Word of the resignation came just hours after Larry Craddock e-mailed FOX 26 News to decline comment on video, still pictures and witness affidavits.
"It was not short little naps. He was actually sleeping for extended periods of time," said Myrna Silver, an education attorney representing the North Texas student involved in the case.
In Texas, when the parents of special needs children disagree with the way their public school is educating their kid and efforts at compromise fail, there is often only one recourse to settle the dispute. It's called "Due Process," an educational court proceeding in which a state-appointed hearing officer listens to the issues and serves as judge and jury.
Craddock was presiding at such a hearing when he was captured on cell phone camera snoozing through testimony. Attorney Silver estimates Craddock slept through a quarter of the proceedings.

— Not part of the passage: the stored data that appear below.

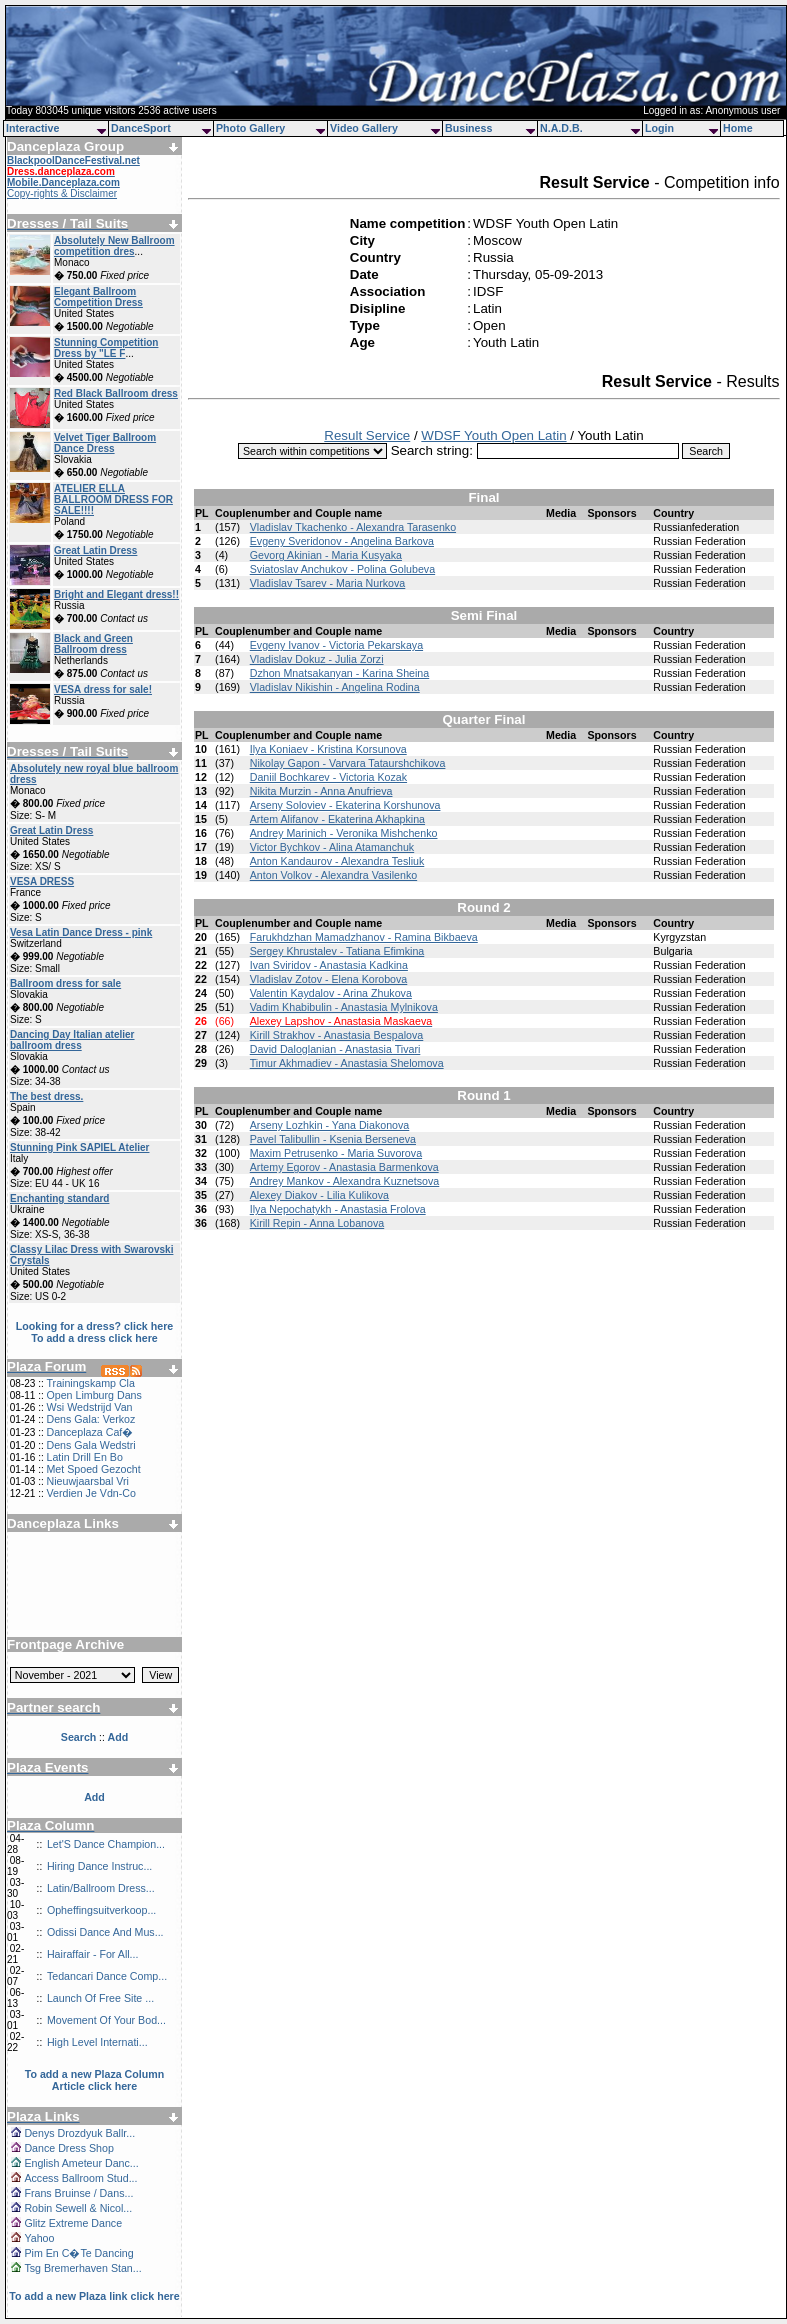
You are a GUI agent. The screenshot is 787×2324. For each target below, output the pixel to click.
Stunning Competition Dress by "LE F (106, 348)
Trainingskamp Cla (90, 1383)
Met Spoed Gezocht (93, 1469)
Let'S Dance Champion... (106, 1844)
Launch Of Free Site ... (100, 1998)
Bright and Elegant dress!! (116, 594)
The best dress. (46, 1096)
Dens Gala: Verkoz (90, 1419)
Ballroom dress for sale (65, 983)
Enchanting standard (59, 1198)
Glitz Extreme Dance (73, 2223)
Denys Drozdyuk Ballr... (79, 2133)
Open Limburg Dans (93, 1395)
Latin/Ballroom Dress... (101, 1888)
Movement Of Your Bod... (106, 2020)
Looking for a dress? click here (95, 1326)
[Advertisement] (95, 1577)
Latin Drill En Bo (84, 1457)
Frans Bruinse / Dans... (78, 2193)
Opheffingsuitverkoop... (101, 1910)
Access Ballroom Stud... (80, 2178)
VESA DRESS (42, 881)
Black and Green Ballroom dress (93, 644)
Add (94, 1797)
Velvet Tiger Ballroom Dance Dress (105, 443)
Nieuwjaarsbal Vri (87, 1481)
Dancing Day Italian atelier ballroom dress (72, 1040)
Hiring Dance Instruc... (99, 1866)
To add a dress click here (94, 1338)
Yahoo (39, 2238)
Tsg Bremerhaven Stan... (82, 2268)
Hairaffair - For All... (93, 1954)
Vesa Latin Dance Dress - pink (81, 932)
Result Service (367, 435)
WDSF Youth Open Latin (493, 435)
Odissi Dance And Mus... (105, 1932)
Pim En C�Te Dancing (78, 2253)
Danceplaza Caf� (89, 1432)
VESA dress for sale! (103, 689)
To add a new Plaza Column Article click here (95, 2080)
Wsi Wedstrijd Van (89, 1407)
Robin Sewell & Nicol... (78, 2208)
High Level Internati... (97, 2042)
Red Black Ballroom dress (116, 393)
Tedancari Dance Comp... (107, 1976)
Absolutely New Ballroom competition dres (114, 246)
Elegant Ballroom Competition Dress (98, 297)
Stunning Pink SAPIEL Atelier (79, 1147)
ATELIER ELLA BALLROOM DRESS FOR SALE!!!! (113, 499)
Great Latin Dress (95, 550)
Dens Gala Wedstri (90, 1445)
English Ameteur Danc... (81, 2163)
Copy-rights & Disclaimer (62, 193)
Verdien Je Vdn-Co (90, 1493)
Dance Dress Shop (68, 2148)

"We dropped water bottles. We tried coughing, we tried jumbling our books to help stir him awake, but it wasn't working," said parent Donna Harvey.
Parents who engage in a "due process hearing" often expend tens of thousands of dollars in legal fees fighting school districts with much deeper pockets.
Most of the time parents lose.
That didn't stop Donna Harvey and Sheryl Kaminsky from fighting for their son Ryan, a teenager, who experts claim, became suicidal because Keller ISD refused to address or acknowledge his autism.
"This is a young man who grew up with out a single friend and his life was a holy horror," said Silver.
Confronted with the video evidence and a demand by the parents that he pull out of the case, Craddock apologized for falling asleep, blaming his drowsiness on medication.